Simulations of solar wind turbulence

M. L. Goldstein 1, A. V. Usmanov 1,2, D. A. Roberts 3

1 Code 673, NASA Goddard Space Flight Center, Greenbelt, MD 20771

2 Department of Physics and Astronomy and Bartol Research Institute, University of Delaware, Newark, DE 19716

3 Code 672, NASA Goddard Space Flight Center, Greenbelt, MD 20771

Recently we have restructured our approach to simulating magnetohydrodynamic (MHD) turbulence in the solar wind. Previously, we had defined a "virtual" heliosphere that contained, for example, a tilted rotating current sheet, microstreams, quasi-two-dimensional fluctuations, as well as Alfvén waves. In this new version of the code, we use the global, time-stationary, WKB Alfvén wave-driven solar wind model developed by Usmanov and described in Usmanov and Goldstein [2003] to define the initial state of the system.
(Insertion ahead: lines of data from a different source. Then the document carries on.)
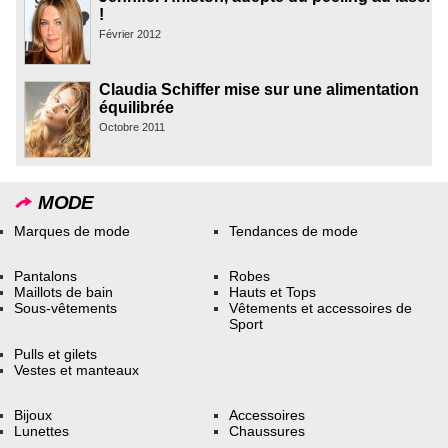
!
Février 2012
Claudia Schiffer mise sur une alimentation
équilibrée
Octobre 2011
MODE
Marques de mode
Tendances de mode
Pantalons
Robes
Maillots de bain
Hauts et Tops
Sous-vêtements
Vêtements et accessoires de
Sport
Pulls et gilets
Vestes et manteaux
Bijoux
Accessoires
Lunettes
Chaussures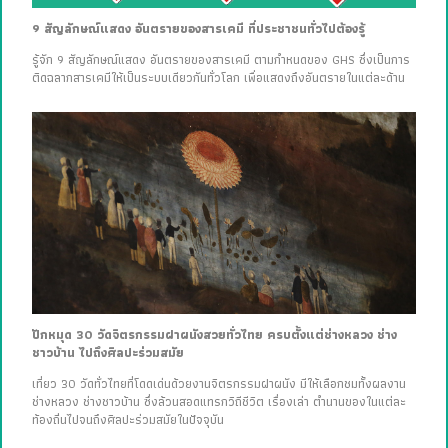
9 สัญลักษณ์แสดง อันตรายของสารเคมี ที่ประชาชนทั่วไปต้องรู้
รู้จัก 9 สัญลักษณ์แสดง อันตรายของสารเคมี ตามกำหนดของ GHS ซึ่งเป็นการ
ติดฉลากสารเคมีให้เป็นระบบเดียวกันทั่วโลก เพื่อแสดงถึงอันตรายในแต่ละด้าน
ปักหมุด 30 วัดจิตรกรรมฝาผนังสวยทั่วไทย ครบตั้งแต่ช่างหลวง ช่าง
ชาวบ้าน ไปถึงศิลปะร่วมสมัย
เที่ยว 30 วัดทั่วไทยที่โดดเด่นด้วยงานจิตรกรรมฝาผนัง มีให้เลือกชมทั้งผลงาน
ช่างหลวง ช่างชาวบ้าน ซึ่งล้วนสอดแทรกวิถีชีวิต เรื่องเล่า ตำนานของในแต่ละ
ท้องถิ่นไปจนถึงศิลปะร่วมสมัยในปัจจุบัน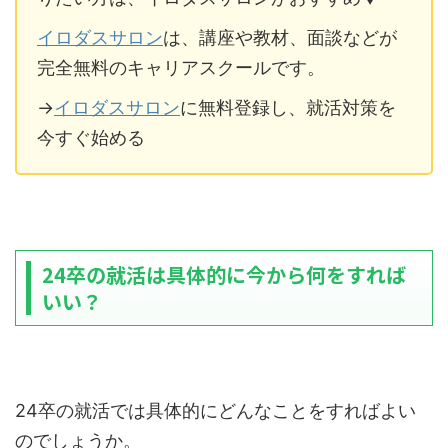
イロダスサロン
は、講座や教材、面談などが
完全無料のキャリアスクールです。
→
イロダスサロン
に無料登録し、就活対策を
今すぐ始める
24卒の就活は具体的に今から何をすれば
いい？
24卒の就活では具体的にどんなことをすればよい
のでしょうか。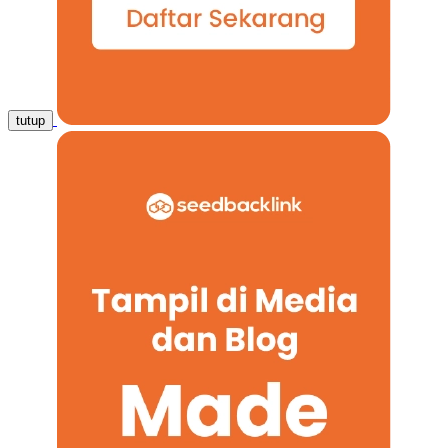
tutup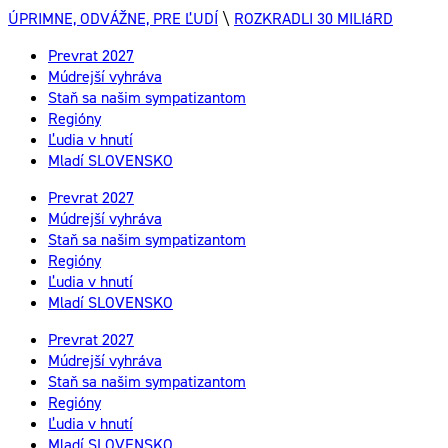
ÚPRIMNE, ODVÁŽNE, PRE ĽUDÍ
\
ROZKRADLI 30 MILIáRD
Prevrat 2027
Múdrejší vyhráva
Staň sa našim sympatizantom
Regióny
Ľudia v hnutí
Mladí SLOVENSKO
Prevrat 2027
Múdrejší vyhráva
Staň sa našim sympatizantom
Regióny
Ľudia v hnutí
Mladí SLOVENSKO
Prevrat 2027
Múdrejší vyhráva
Staň sa našim sympatizantom
Regióny
Ľudia v hnutí
Mladí SLOVENSKO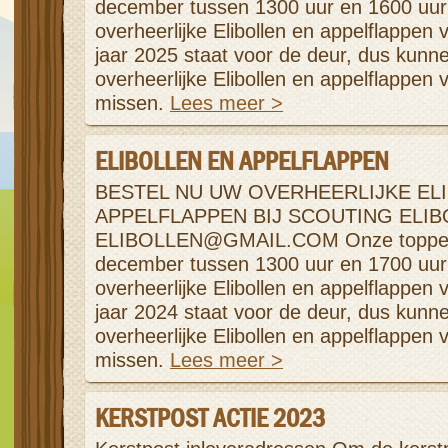
december tussen 1300 uur en 1600 uur 
overheerlijke Elibollen en appelflappen
jaar 2025 staat voor de deur, dus kunne
overheerlijke Elibollen en appelflappen 
missen.
Lees meer >
ELIBOLLEN EN APPELFLAPPEN
BESTEL NU UW OVERHEERLIJKE EL
APPELFLAPPEN BIJ SCOUTING ELIB
ELIBOLLEN@GMAIL.COM Onze toppers 
december tussen 1300 uur en 1700 uur 
overheerlijke Elibollen en appelflappen
jaar 2024 staat voor de deur, dus kunne
overheerlijke Elibollen en appelflappen 
missen.
Lees meer >
KERSTPOST ACTIE 2023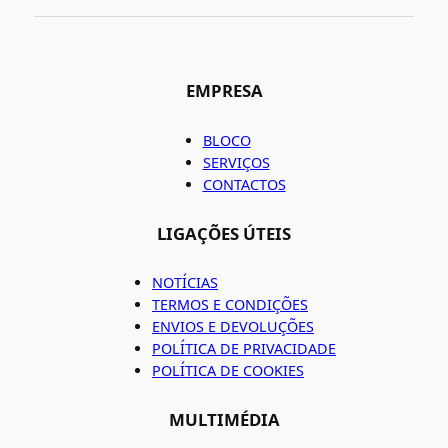
EMPRESA
BLOCO
SERVIÇOS
CONTACTOS
LIGAÇÕES ÚTEIS
NOTÍCIAS
TERMOS E CONDIÇÕES
ENVIOS E DEVOLUÇÕES
POLÍTICA DE PRIVACIDADE
POLÍTICA DE COOKIES
MULTIMÉDIA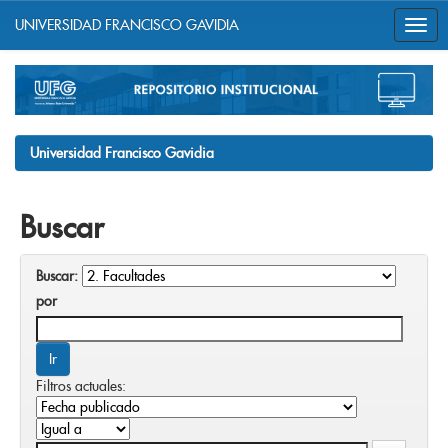
UNIVERSIDAD FRANCISCO GAVIDIA
Skip
navigation
Universidad Francisco Gavidia
Buscar
Buscar:
por
Filtros actuales: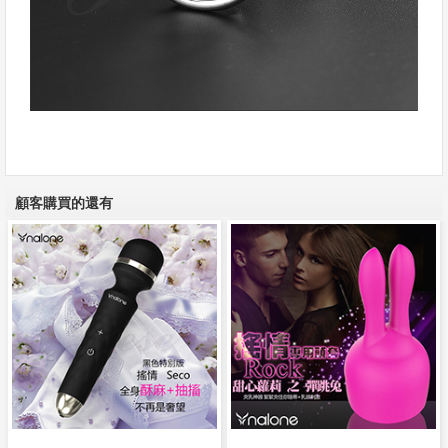
顧客購買的還有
Consequently, current sheets, and fast and slow streams are computed self-consistently from an inner, photospheric, boundary. To this steady-state configuration, we add fluctuations close to, but above, the surface where the flow becomes super-Alfvénic. The time-dependent MHD equations are then solved using a semi-discrete third-order Central Weighted Essentially Non-Oscillatory (CWENO) numerical scheme. The computational domain now includes the entire sphere; the geometrical singularity at the poles is removed using the multiple grid approach described in Usmanov [1996]. Wave packets are introduced at the inner boundary such as to satisfy Faraday's Law [Yeh and Dryer, 1985] and their nonlinear evolution are followed in time.